• Problem requirements
The word to find is "pentru". Copy each line of the material that contains it.

--- Data to process Enclosed Below ---

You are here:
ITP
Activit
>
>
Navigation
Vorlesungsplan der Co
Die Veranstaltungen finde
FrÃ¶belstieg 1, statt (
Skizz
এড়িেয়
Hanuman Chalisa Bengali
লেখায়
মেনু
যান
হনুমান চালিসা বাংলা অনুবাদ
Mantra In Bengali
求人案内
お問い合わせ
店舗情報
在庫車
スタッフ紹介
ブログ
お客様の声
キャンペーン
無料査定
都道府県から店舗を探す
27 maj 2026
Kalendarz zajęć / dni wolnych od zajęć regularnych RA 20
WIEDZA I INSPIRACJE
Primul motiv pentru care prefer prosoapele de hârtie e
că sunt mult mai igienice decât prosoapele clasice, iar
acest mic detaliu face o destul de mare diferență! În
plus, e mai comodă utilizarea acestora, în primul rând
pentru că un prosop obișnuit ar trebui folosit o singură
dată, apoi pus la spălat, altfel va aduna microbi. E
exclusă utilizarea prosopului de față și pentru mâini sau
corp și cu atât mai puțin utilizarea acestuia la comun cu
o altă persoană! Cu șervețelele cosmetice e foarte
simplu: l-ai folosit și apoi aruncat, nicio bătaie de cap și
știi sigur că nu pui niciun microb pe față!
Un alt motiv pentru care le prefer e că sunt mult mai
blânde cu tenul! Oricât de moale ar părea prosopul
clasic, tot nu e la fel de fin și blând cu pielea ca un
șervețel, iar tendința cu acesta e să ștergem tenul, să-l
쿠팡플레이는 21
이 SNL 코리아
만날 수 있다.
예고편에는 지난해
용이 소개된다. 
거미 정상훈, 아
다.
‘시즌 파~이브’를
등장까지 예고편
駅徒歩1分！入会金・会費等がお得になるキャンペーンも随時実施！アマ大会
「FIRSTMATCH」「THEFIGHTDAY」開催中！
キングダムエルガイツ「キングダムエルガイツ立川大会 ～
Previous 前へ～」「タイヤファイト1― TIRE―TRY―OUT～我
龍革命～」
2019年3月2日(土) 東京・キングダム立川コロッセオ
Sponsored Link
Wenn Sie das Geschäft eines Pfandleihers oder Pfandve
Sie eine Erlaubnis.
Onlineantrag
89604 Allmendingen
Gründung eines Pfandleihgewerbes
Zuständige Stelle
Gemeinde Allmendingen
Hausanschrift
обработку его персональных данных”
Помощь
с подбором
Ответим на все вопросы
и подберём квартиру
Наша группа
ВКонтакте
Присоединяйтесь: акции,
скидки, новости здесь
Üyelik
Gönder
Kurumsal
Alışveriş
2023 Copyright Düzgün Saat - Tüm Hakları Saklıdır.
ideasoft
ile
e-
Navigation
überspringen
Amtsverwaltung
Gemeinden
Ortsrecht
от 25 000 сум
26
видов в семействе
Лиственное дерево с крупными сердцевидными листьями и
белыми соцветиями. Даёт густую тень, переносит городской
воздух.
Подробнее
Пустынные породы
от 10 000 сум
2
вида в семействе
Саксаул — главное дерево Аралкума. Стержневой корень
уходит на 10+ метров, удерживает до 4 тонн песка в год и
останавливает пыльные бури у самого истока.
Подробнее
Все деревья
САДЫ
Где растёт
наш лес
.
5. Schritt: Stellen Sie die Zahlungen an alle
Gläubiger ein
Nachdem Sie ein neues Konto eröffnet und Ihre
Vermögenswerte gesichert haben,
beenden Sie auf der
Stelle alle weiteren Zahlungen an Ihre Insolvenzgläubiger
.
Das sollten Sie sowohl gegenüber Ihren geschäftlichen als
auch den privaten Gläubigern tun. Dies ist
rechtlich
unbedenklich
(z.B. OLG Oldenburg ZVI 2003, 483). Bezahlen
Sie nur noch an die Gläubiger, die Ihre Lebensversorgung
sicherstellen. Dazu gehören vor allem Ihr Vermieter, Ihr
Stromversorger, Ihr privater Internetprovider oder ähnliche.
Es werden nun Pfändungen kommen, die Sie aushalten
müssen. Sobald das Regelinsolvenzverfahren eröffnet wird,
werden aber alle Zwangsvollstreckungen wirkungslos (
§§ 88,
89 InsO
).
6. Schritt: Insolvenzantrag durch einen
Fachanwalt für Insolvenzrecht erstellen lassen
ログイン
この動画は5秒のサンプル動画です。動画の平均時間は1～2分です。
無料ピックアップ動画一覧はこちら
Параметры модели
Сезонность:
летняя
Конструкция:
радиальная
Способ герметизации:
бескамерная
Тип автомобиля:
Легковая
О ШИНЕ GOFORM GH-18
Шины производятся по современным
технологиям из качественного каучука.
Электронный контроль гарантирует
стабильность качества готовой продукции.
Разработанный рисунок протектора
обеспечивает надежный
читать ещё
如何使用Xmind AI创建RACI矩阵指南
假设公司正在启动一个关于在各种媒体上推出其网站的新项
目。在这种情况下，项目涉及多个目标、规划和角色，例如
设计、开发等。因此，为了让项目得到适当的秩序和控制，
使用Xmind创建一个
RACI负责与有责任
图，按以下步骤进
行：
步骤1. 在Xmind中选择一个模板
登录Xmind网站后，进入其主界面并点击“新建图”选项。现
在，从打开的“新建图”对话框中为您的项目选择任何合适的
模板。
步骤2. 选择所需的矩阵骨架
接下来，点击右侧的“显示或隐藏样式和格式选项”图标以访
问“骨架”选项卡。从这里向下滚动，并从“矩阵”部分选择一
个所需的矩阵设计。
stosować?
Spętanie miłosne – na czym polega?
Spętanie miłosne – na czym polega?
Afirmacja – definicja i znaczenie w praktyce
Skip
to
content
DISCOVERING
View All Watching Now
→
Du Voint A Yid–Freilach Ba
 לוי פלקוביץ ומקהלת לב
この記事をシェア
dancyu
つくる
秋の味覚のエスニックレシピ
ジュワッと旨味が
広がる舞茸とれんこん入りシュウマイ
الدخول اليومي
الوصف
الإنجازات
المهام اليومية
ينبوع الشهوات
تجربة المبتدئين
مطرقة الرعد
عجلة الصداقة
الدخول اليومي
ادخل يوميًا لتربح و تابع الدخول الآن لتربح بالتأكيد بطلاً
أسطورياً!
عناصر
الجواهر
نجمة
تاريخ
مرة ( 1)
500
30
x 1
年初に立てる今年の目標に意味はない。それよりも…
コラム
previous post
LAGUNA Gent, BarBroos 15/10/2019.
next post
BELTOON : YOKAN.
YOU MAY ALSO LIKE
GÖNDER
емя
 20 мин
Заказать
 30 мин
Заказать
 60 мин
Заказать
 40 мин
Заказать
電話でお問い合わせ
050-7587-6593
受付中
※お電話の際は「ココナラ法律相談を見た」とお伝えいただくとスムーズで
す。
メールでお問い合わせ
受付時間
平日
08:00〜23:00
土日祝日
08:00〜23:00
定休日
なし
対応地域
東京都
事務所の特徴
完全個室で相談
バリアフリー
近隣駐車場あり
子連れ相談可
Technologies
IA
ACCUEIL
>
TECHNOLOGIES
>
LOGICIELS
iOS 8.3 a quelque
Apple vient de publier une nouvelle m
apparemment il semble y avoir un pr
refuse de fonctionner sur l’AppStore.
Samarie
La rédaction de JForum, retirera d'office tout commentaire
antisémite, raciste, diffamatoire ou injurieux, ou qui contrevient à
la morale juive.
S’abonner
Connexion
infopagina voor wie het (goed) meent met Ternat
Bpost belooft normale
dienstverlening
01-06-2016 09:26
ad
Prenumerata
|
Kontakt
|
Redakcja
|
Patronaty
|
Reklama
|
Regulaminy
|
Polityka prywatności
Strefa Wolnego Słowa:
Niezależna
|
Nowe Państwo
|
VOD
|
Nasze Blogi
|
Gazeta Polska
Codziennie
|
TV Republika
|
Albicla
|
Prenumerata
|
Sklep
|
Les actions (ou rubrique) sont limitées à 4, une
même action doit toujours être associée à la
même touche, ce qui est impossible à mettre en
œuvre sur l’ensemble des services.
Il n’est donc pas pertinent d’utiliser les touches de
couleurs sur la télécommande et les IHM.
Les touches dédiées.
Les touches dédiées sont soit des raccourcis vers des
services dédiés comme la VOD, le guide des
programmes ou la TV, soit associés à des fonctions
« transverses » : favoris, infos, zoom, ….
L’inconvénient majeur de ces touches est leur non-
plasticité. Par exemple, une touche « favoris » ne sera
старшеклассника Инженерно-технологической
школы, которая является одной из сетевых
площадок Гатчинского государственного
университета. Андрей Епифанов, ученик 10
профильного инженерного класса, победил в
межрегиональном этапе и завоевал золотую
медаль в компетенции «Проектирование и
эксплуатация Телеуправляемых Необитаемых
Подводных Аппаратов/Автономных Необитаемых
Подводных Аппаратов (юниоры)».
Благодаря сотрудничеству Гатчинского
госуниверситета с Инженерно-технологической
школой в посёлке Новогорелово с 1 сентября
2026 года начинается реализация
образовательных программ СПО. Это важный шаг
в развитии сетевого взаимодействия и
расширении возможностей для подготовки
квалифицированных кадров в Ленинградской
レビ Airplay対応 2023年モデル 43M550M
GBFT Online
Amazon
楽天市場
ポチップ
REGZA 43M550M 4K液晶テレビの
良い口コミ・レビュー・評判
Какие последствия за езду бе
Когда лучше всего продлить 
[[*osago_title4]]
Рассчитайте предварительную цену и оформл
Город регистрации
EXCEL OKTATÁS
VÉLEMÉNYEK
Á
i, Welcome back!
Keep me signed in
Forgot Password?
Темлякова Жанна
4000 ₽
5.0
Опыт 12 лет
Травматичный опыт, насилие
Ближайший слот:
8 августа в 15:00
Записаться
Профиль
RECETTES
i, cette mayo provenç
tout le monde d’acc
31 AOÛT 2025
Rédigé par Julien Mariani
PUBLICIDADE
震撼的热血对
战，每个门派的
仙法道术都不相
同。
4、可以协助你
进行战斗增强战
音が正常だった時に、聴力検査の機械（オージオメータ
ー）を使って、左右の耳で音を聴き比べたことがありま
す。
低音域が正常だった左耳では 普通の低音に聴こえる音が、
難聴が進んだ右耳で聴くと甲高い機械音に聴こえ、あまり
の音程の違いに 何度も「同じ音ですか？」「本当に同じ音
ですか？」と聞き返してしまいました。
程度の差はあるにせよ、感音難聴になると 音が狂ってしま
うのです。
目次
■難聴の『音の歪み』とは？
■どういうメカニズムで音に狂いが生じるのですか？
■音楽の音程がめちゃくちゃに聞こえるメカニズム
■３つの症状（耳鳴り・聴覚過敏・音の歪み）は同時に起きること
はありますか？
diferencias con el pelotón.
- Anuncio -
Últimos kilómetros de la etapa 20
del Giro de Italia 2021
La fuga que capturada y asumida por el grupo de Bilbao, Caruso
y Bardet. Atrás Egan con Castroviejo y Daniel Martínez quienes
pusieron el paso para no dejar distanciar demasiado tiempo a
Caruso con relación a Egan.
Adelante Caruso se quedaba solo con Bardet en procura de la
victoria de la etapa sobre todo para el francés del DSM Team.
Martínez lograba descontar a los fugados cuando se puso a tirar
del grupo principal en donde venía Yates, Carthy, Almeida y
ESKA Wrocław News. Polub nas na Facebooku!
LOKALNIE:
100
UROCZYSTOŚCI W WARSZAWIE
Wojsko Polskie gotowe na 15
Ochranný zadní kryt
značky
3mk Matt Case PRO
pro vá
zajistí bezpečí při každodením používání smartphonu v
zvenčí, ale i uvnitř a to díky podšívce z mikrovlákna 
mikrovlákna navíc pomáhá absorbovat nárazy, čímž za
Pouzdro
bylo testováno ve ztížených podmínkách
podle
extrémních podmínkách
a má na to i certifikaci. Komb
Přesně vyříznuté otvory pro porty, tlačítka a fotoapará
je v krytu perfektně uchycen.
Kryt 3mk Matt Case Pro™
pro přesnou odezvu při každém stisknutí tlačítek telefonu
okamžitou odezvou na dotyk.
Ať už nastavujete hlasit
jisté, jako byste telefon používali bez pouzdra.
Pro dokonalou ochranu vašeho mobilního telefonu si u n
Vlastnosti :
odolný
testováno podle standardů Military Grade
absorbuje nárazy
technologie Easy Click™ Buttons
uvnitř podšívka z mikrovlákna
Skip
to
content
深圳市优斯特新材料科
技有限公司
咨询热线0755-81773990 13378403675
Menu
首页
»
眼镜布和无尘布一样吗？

--- End of Enclosed Data to process ---

• Task solution
Primul motiv pentru care prefer prosoapele de hârtie e
pentru că un prosop obișnuit ar trebui folosit o singură
exclusă utilizarea prosopului de față și pentru mâini sau
Un alt motiv pentru care le prefer e că sunt mult mai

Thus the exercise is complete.